The chamber should be emptied as often as necessary to maintain negative pressure (when the chamber is half full).
Figures 4 to 6. Different systems of closed suction drains.
Figures 4 to 6. Different systems of closed suction drains.
Figures 4 to 6. Different systems of closed suction drains.
Drain removal
Figure 7. Cover the drain exit with a sterile dressing to prevent contamination of the wound.
A surgical drain should be removed as soon as possible to prevent contamination of the wound and sinus tract formation, but not before fluid accumulation ceases.
Generally, this will take two to five days, but may be longer with heavily traumatised tissue, hygromas or aural haematomas. In a large wound, up to 2ml/kg/day of fluid production may be expected as a result of the inflammatory foreign body reaction to the drain itself.
Penrose drains are removed by cutting the single external simple interrupted suture, then swiftly tugging the drain to release the tube from its internal anchorage point. Closed suction drains are removed by cutting the external Chinese finger-trap and gently sliding the drain from the wound. In either case, the removed drain should be measured and inspected to ensure complete removal.

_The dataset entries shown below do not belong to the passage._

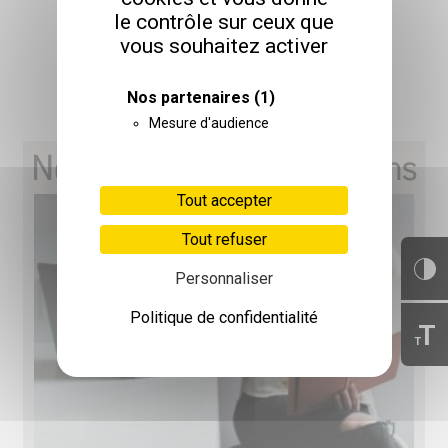
CATALOGUE 2026
le contrôle sur ceux que
vous souhaitez activer
TÉLÉCHARGER
Nos partenaires
(1)
Mesure d'audience
Nos prochaines formations
Tout accepter
Tout refuser
Personnaliser
Politique de confidentialité
T
T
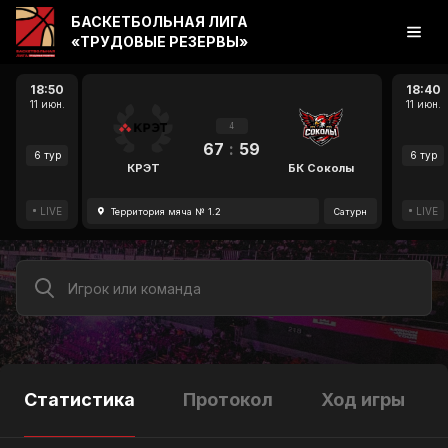
БАСКЕТБОЛЬНАЯ ЛИГА
«ТРУДОВЫЕ РЕЗЕРВЫ»
18:50
18:40
11 июн.
11 июн.
4
67
:
59
6 тур
6 тур
КРЭТ
БК Соколы
LIVE
LIVE
Территория мяча № 1.2
Сатурн
Статистика
Протокол
Ход игры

The exit hole should not be closed, but instead allowed to heal by second intention. The opening may need to be kept clean with saline until it seals.
Complications
Drains may increase the risk of wound contamination. Infection may track along the drain into the wound. This risk is much lower with closed suction drains compared to Penrose drains. Zero per cent and 34% respective contamination rates of the internal tip of the drain have been reported after 24 hours. Infection rates also increase with duration of drainage, and so drains should be removed as early as possible. Drains should not be used to flush the wound, as this will significantly increase the risk of wound contamination.
Figure 8. Cover the drain exit with a sterile dressing to prevent contamination of the wound.

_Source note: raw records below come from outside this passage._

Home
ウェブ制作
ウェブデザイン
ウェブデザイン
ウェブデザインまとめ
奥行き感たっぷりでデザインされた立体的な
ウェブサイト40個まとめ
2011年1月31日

Wound dehiscence may result if the drain is placed directly under the suture line, resulting in a decreased rate of wound healing.
Premature removal of the drain by the patient can be an issue. The number, length and location of drains should be recorded and checked at the time of removal. Drains should also be fixed securely and adequate measures taken to prevent the patient interfering with them.

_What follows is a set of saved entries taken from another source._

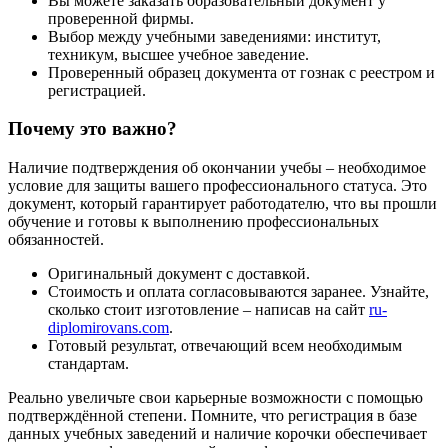
Вы можете заказать образовательный документ у
проверенной фирмы.
Выбор между учебными заведениями: институт,
техникум, высшее учебное заведение.
Проверенный образец документа от гознак с реестром и
регистрацией.
Почему это важно?
Наличие подтверждения об окончании учебы – необходимое
условие для защиты вашего профессионального статуса. Это
документ, который гарантирует работодателю, что вы прошли
обучение и готовы к выполнению профессиональных
обязанностей.
Оригинальный документ с доставкой.
Стоимость и оплата согласовываются заранее. Узнайте,
сколько стоит изготовление – написав на сайт
ru-
diplomirovans.com
.
Готовый результат, отвечающий всем необходимым
стандартам.
Реально увеличьте свои карьерные возможности с помощью
подтверждённой степени. Помните, что регистрация в базе
данных учебных заведений и наличие корочки обеспечивает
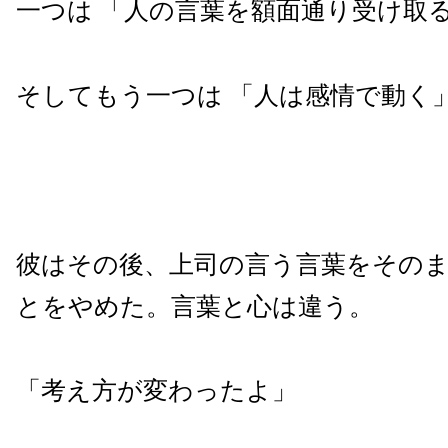
一つは 「人の言葉を額面通り受け取
そしてもう一つは 「人は感情で動く
彼はその後、上司の言う言葉をその
とをやめた。言葉と心は違う。
「考え方が変わったよ」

A further complication may be a longer stay in hospital.
Drains may cause a degree of pain, irritation and elevated temperature, which is known as “drain fever”.
Drains should be placed away from neurovascular structures to prevent trauma to, and erosion through, these structures.
Drainage may fail for a number of reasons, including:
improper placement
inadequate diameter
overfilling of reservoir
loss of negative pressure because of suction system detachment
obstruction of the drain
Drains are a very useful surgical tool to be used appropriately in combination with other techniques to reduce fluid accumulation and closed dead space. They are not a substitute for proper haemostasis, gentle tissue handling and adequate debridement and lavage of the wound.